人类的反馈常常被直接或间接地用作算法决策的输入。然而，人类是有偏差的：如果将人类反馈作为输入的算法不能控制潜在的偏差，就可能导致算法决策的偏差，从而对人们的生活产生切实的影响。在本文中，我们将研究如何在通过成对比较对人（或物品）进行排序的任务中发现并纠正评价者的偏差。具体来说，我们假设有一组评价者对需要排名的项目进行成对比较。虽然评价者的成对评价应在一定程度上反映项目的潜在（不可观察的）真实质量分数，但它们可能会受到每个评价者自身对某些项目组的偏见或偏好的影响。通过检测和修正评估者的偏见，我们的目标是尽可能得出与获得潜在质量分数后得出的排序一致的项目排序。我们的建议是一种新颖的方法，它扩展了经典的布拉德利-特里模型，为每个评估者设置了一个偏差参数，该参数会根据项目所属的组别，扭曲每个项目的真实质量得分。得益于模型的简洁性，我们能够明确写出参数（即项目的潜在得分和评价者的偏差）的对数似然，并通过交替法进行优化。我们在合成数据和实际数据上进行的实验证实，我们的方法能够很好地重建每个评价者的偏差，因此在生成尽可能接近无偏差排名的任务中，我们的方法优于其他几个竞争对手。

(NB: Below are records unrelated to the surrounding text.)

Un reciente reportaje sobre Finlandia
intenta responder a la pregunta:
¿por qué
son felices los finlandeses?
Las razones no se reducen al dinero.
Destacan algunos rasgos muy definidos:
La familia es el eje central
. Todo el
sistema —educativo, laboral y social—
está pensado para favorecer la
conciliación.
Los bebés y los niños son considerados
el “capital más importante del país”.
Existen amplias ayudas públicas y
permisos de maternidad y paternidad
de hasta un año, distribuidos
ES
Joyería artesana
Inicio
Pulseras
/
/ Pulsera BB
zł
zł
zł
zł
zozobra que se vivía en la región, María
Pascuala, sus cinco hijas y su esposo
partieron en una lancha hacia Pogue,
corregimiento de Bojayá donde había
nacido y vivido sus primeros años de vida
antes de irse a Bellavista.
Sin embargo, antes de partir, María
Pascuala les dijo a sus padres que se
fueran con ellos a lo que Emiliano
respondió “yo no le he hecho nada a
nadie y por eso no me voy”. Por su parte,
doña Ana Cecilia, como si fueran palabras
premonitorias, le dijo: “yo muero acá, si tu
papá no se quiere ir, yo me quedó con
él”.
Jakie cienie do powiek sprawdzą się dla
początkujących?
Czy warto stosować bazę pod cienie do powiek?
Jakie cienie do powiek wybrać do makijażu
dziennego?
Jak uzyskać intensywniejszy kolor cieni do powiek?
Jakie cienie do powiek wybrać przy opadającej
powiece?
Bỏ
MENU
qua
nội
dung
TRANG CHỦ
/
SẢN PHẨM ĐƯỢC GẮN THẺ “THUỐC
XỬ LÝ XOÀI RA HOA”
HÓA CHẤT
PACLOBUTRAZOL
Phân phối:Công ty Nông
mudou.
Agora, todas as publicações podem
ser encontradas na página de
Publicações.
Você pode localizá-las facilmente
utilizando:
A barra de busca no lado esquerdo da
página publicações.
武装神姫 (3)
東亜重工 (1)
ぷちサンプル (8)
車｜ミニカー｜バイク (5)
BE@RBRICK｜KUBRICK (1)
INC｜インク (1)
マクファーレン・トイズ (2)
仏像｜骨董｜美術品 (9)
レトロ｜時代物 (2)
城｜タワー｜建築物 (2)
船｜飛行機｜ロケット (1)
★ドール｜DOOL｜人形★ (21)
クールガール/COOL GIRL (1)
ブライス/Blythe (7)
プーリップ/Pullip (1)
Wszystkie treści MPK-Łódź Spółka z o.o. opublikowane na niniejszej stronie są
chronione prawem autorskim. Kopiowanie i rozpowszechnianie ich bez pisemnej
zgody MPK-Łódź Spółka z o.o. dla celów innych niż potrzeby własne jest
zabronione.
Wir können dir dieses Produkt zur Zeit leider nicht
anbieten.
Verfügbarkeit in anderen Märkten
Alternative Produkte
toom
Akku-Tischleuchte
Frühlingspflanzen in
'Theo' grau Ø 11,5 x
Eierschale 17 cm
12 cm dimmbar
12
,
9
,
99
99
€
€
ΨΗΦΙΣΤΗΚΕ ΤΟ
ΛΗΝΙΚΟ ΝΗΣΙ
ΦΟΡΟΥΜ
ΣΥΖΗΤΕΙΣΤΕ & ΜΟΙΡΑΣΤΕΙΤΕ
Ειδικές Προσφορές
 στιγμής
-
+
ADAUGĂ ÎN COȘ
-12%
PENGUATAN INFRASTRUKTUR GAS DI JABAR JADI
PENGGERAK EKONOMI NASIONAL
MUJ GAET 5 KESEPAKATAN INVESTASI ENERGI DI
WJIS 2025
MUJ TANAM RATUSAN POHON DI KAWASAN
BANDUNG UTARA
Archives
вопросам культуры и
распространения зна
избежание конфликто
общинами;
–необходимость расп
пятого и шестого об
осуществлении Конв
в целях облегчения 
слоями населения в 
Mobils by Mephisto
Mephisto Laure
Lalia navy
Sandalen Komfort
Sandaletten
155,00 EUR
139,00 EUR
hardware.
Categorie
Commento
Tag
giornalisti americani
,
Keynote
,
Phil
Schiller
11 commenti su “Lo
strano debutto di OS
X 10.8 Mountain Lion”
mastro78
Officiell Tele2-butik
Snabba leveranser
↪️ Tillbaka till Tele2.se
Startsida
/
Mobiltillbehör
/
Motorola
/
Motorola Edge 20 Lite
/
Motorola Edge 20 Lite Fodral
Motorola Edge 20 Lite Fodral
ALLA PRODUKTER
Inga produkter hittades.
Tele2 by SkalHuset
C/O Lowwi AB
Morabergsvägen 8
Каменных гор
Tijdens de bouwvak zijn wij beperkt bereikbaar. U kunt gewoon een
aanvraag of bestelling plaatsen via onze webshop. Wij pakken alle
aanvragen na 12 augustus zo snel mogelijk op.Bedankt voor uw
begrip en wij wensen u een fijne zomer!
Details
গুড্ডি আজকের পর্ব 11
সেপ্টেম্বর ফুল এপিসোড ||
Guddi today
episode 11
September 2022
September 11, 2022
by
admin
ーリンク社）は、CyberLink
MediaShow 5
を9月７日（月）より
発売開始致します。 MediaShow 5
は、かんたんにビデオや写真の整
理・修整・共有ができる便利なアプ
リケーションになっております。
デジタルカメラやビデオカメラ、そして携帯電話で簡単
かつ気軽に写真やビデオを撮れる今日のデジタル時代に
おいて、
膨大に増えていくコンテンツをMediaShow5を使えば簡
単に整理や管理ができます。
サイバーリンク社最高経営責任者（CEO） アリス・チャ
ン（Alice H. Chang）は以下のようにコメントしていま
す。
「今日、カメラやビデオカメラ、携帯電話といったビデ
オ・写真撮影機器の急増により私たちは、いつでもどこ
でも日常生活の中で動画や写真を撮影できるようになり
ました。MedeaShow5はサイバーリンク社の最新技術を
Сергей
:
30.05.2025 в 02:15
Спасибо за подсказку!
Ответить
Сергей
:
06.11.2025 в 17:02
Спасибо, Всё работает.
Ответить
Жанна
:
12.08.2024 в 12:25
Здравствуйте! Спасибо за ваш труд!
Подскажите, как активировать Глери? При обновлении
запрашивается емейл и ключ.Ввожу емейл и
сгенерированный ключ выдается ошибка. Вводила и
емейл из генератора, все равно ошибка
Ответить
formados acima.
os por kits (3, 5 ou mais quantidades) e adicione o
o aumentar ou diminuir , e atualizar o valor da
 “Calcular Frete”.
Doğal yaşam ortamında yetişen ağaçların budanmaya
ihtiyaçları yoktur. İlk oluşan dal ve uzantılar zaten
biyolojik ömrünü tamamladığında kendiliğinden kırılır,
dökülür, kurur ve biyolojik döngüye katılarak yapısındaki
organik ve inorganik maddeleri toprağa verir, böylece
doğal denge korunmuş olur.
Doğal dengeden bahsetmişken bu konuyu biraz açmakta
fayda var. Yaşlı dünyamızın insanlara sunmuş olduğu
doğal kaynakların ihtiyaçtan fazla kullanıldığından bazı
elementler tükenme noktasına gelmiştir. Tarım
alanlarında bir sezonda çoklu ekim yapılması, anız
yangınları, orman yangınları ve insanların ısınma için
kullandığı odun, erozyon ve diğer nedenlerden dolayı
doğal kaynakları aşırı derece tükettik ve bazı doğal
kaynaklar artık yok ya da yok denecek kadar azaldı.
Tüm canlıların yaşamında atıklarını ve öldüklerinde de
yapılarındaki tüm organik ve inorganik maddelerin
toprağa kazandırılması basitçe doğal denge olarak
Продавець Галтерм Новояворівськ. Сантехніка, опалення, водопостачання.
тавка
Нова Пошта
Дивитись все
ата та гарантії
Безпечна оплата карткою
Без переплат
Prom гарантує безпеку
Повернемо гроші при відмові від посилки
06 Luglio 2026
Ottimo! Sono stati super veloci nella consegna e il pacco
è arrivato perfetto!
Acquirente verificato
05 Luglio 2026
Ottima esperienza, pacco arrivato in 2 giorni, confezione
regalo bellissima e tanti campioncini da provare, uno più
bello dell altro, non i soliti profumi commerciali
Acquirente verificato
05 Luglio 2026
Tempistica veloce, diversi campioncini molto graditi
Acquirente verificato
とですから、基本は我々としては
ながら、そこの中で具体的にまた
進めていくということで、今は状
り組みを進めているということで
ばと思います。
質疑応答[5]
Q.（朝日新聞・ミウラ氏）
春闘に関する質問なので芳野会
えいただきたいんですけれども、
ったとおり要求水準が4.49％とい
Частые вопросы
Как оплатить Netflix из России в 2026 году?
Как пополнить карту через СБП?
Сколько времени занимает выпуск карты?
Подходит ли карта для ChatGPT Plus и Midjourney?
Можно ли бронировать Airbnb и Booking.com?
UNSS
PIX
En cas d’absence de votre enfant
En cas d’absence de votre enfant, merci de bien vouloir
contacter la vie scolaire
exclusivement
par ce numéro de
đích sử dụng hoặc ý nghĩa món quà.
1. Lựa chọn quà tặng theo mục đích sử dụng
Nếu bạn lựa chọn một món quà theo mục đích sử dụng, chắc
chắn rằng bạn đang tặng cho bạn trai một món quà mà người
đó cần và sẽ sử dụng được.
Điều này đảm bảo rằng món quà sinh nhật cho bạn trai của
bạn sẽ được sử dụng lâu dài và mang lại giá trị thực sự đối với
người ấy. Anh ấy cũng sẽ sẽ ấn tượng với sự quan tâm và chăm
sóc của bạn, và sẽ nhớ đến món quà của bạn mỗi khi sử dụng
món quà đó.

本文章由计算机程序翻译，如有差异，请以英文原文为准。

求助全文

约1分钟内获得全文去求助

来源期刊

Data Mining and Knowledge Discovery 工程技术-计算机：人工智能

CiteScore

10.40

自引率

4.20%

发文量

审稿时长

10 months

期刊介绍： Advances in data gathering, storage, and distribution have created a need for computational tools and techniques to aid in data analysis. Data Mining and Knowledge Discovery in Databases (KDD) is a rapidly growing area of research and application that builds on techniques and theories from many fields, including statistics, databases, pattern recognition and learning, data visualization, uncertainty modelling, data warehousing and OLAP, optimization, and high performance computing.